#### Extracted material:
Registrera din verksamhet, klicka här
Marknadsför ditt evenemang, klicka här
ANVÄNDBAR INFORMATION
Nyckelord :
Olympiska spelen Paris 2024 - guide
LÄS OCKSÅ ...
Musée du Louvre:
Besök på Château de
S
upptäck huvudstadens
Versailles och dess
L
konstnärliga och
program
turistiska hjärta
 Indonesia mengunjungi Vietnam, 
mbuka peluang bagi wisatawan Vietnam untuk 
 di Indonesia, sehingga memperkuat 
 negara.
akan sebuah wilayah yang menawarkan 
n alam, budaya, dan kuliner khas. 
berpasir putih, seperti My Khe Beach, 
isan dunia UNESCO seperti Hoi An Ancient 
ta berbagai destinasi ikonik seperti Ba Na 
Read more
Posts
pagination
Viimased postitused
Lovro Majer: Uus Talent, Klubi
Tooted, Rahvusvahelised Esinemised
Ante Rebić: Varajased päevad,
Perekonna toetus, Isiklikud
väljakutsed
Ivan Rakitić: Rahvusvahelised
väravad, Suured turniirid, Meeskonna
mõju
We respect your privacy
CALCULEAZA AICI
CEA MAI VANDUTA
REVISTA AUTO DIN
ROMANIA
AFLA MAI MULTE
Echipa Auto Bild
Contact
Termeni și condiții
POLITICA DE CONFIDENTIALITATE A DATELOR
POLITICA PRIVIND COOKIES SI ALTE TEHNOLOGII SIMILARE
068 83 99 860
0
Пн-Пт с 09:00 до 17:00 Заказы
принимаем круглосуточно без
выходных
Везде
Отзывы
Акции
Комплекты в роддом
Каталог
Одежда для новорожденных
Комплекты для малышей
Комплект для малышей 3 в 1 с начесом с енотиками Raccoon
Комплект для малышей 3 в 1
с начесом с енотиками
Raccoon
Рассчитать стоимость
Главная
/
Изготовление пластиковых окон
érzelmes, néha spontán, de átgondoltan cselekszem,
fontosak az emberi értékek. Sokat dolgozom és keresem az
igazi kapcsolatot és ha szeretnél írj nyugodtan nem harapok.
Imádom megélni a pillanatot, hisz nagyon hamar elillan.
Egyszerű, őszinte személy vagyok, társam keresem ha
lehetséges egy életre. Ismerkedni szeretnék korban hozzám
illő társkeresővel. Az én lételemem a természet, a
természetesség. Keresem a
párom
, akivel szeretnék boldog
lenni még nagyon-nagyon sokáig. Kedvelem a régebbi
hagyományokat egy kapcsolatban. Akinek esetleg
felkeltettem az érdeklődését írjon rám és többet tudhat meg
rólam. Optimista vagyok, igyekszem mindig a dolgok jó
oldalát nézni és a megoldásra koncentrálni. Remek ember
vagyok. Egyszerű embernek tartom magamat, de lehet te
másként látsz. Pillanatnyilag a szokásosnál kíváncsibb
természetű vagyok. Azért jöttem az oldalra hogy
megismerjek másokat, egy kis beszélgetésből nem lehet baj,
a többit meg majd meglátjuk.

...

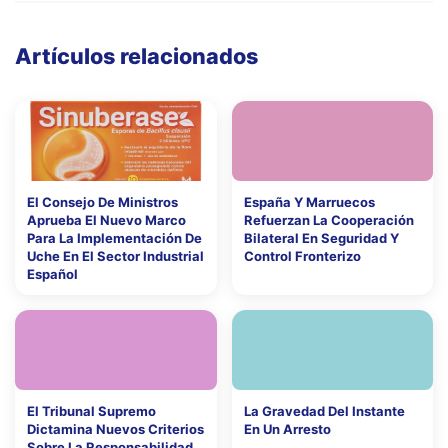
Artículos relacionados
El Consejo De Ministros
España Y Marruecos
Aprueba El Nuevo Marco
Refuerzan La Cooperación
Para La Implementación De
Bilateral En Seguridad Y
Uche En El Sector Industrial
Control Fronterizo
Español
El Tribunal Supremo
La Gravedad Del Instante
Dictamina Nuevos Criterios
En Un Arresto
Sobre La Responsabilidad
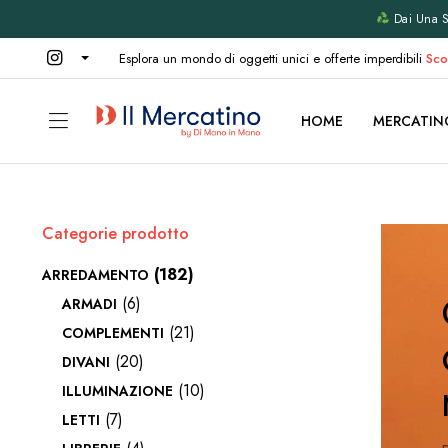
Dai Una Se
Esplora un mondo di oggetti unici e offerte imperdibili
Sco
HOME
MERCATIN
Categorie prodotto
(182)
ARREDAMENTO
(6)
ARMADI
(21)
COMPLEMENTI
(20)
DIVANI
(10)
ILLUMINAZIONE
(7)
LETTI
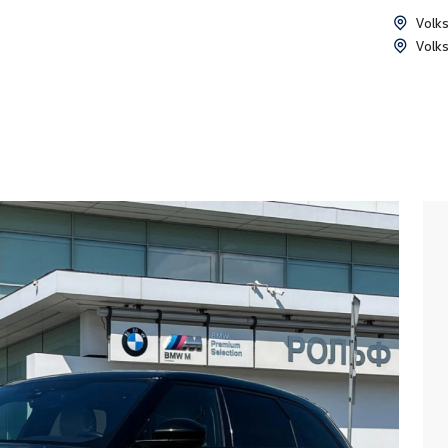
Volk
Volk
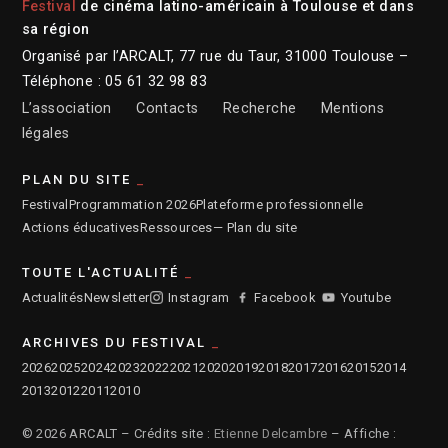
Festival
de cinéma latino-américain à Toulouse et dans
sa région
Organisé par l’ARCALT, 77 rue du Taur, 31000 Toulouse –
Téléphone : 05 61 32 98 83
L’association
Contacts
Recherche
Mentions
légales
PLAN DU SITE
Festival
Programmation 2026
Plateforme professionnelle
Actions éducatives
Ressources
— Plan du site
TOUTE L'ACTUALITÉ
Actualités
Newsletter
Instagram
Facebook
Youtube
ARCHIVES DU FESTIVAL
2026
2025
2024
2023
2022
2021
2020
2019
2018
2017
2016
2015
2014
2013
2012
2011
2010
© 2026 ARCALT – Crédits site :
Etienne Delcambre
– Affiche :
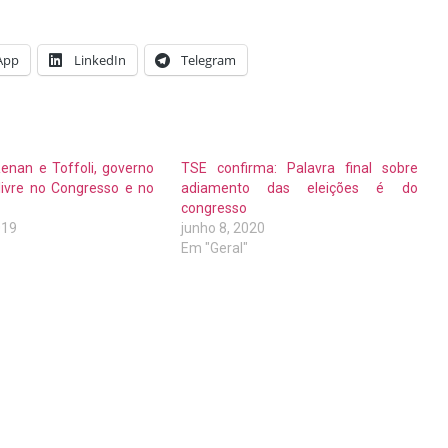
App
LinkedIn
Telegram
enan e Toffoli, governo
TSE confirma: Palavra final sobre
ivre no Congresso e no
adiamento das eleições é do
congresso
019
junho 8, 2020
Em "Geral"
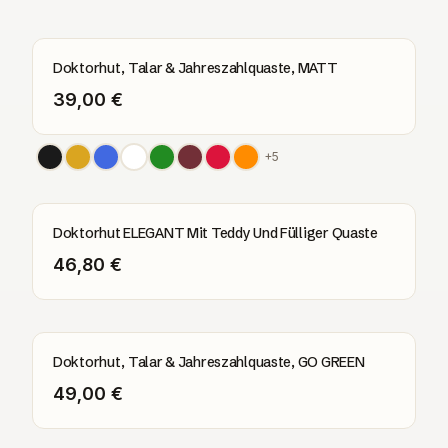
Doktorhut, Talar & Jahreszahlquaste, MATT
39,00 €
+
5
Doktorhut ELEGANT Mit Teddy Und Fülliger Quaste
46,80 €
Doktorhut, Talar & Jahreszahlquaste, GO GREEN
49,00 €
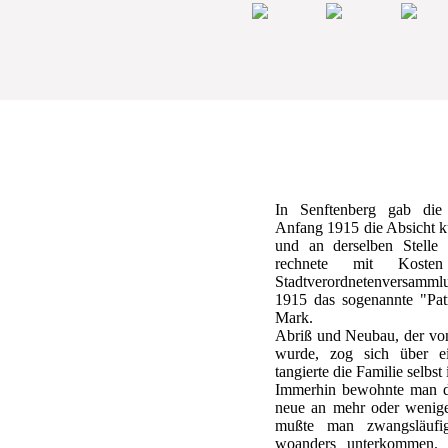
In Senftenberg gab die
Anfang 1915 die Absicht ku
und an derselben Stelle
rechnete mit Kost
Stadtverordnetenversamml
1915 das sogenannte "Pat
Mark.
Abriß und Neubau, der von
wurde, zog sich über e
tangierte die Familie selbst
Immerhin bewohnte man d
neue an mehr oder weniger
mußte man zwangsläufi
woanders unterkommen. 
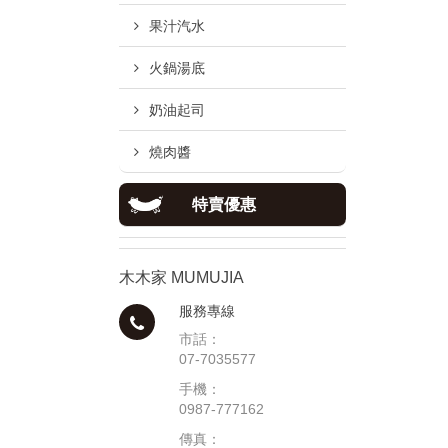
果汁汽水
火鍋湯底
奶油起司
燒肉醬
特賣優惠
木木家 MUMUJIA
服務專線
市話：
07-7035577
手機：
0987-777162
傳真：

---

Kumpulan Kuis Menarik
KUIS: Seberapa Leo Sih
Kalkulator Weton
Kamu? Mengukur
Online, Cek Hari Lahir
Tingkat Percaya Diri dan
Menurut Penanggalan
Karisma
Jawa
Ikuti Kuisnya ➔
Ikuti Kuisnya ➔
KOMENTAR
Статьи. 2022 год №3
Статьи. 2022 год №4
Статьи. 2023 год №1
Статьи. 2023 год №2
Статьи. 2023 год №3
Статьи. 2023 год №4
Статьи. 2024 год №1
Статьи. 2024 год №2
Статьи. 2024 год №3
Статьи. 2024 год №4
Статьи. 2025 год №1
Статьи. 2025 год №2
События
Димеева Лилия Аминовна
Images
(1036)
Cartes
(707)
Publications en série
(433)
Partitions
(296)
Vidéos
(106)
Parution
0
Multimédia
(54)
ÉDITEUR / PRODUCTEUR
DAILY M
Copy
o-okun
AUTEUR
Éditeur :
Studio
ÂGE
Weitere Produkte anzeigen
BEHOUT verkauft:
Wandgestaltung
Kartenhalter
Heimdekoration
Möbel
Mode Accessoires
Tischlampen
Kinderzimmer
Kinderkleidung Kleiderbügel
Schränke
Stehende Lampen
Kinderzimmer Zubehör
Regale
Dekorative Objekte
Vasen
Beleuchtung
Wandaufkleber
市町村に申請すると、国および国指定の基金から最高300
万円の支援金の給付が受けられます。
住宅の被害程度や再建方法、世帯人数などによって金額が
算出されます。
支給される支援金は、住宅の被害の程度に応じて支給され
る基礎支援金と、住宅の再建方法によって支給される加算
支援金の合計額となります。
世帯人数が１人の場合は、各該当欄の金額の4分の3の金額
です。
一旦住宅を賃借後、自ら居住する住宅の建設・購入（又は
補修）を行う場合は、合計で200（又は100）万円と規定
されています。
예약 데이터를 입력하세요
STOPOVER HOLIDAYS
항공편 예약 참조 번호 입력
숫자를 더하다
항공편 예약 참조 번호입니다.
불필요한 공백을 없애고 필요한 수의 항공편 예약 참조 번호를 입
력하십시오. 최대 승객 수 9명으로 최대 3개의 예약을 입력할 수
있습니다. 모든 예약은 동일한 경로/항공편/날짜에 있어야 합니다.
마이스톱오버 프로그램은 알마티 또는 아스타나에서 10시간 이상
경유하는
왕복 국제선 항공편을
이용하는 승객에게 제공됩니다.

#### Problem details:
Using the entries above, repeat exactly the lines from the one with "Artículos relacionados" to the one with "In Senftenberg gab die", both included, and leave the pictures behind.

#### Finished task:
Artículos relacionados
El Consejo De Ministros
España Y Marruecos
Aprueba El Nuevo Marco
Refuerzan La Cooperación
Para La Implementación De
Bilateral En Seguridad Y
Uche En El Sector Industrial
Control Fronterizo
Español
El Tribunal Supremo
La Gravedad Del Instante
Dictamina Nuevos Criterios
En Un Arresto
Sobre La Responsabilidad
Dai Una Se
Esplora un mondo di oggetti unici e offerte imperdibili
Sco
HOME
MERCATIN
Categorie prodotto
(182)
ARREDAMENTO
(6)
ARMADI
(21)
COMPLEMENTI
(20)
DIVANI
(10)
ILLUMINAZIONE
(7)
LETTI
Volk
Volk
Festival
de cinéma latino-américain à Toulouse et dans
sa région
Organisé par l’ARCALT, 77 rue du Taur, 31000 Toulouse –
Téléphone : 05 61 32 98 83
L’association
Contacts
Recherche
Mentions
légales
PLAN DU SITE
Festival
Programmation 2026
Plateforme professionnelle
Actions éducatives
Ressources
— Plan du site
TOUTE L'ACTUALITÉ
Actualités
Newsletter
Instagram
Facebook
Youtube
ARCHIVES DU FESTIVAL
2026
2025
2024
2023
2022
2021
2020
2019
2018
2017
2016
2015
2014
2013
2012
2011
2010
© 2026 ARCALT – Crédits site :
Etienne Delcambre
– Affiche :
App
LinkedIn
Telegram
enan e Toffoli, governo
TSE confirma: Palavra final sobre
ivre no Congresso e no
adiamento das eleições é do
congresso
019
junho 8, 2020
Em "Geral"
Doktorhut, Talar & Jahreszahlquaste, MATT
39,00 €
+
5
Doktorhut ELEGANT Mit Teddy Und Fülliger Quaste
46,80 €
Doktorhut, Talar & Jahreszahlquaste, GO GREEN
49,00 €
In Senftenberg gab die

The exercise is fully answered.